**** Provided records

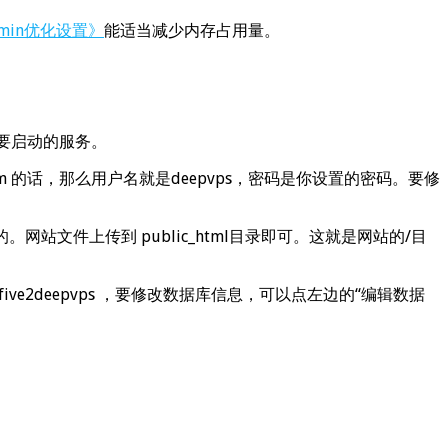
ebmin优化设置》
能适当减少内存占用量。
要启动的服务。
com 的话，那么用户名就是deepvps，密码是你设置的密码。要修
网站文件上传到 public_html目录即可。这就是网站的/目
five2deepvps ，要修改数据库信息，可以点左边的“编辑数据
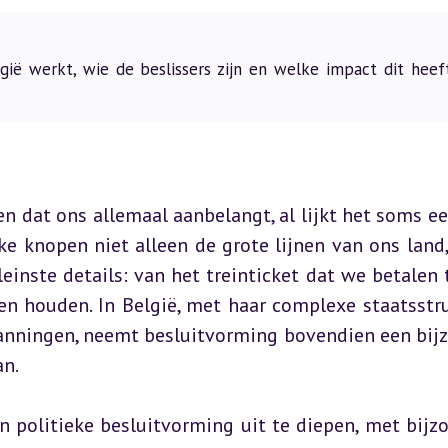
gië werkt, wie de beslissers zijn en welke impact dit heef
n dat ons allemaal aanbelangt, al lijkt het soms ee
e knopen niet alleen de grote lijnen van ons land,
leinste details: van het treinticket dat we betalen t
n houden. In België, met haar complexe staatsstru
nningen, neemt besluitvorming bovendien een bijz
an.
n politieke besluitvorming uit te diepen, met bijzo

********

» To do
The expected output is each entry given again word for word, with pictures dropped.

» Your response
ebmin优化设置》
能适当减少内存占用量。
要启动的服务。
com 的话，那么用户名就是deepvps，密码是你设置的密码。要修
网站文件上传到 public_html目录即可。这就是网站的/目
five2deepvps ，要修改数据库信息，可以点左边的“编辑数据
gië werkt, wie de beslissers zijn en welke impact dit heef
n dat ons allemaal aanbelangt, al lijkt het soms ee
e knopen niet alleen de grote lijnen van ons land,
leinste details: van het treinticket dat we betalen t
n houden. In België, met haar complexe staatsstru
nningen, neemt besluitvorming bovendien een bijz
an.
n politieke besluitvorming uit te diepen, met bijzo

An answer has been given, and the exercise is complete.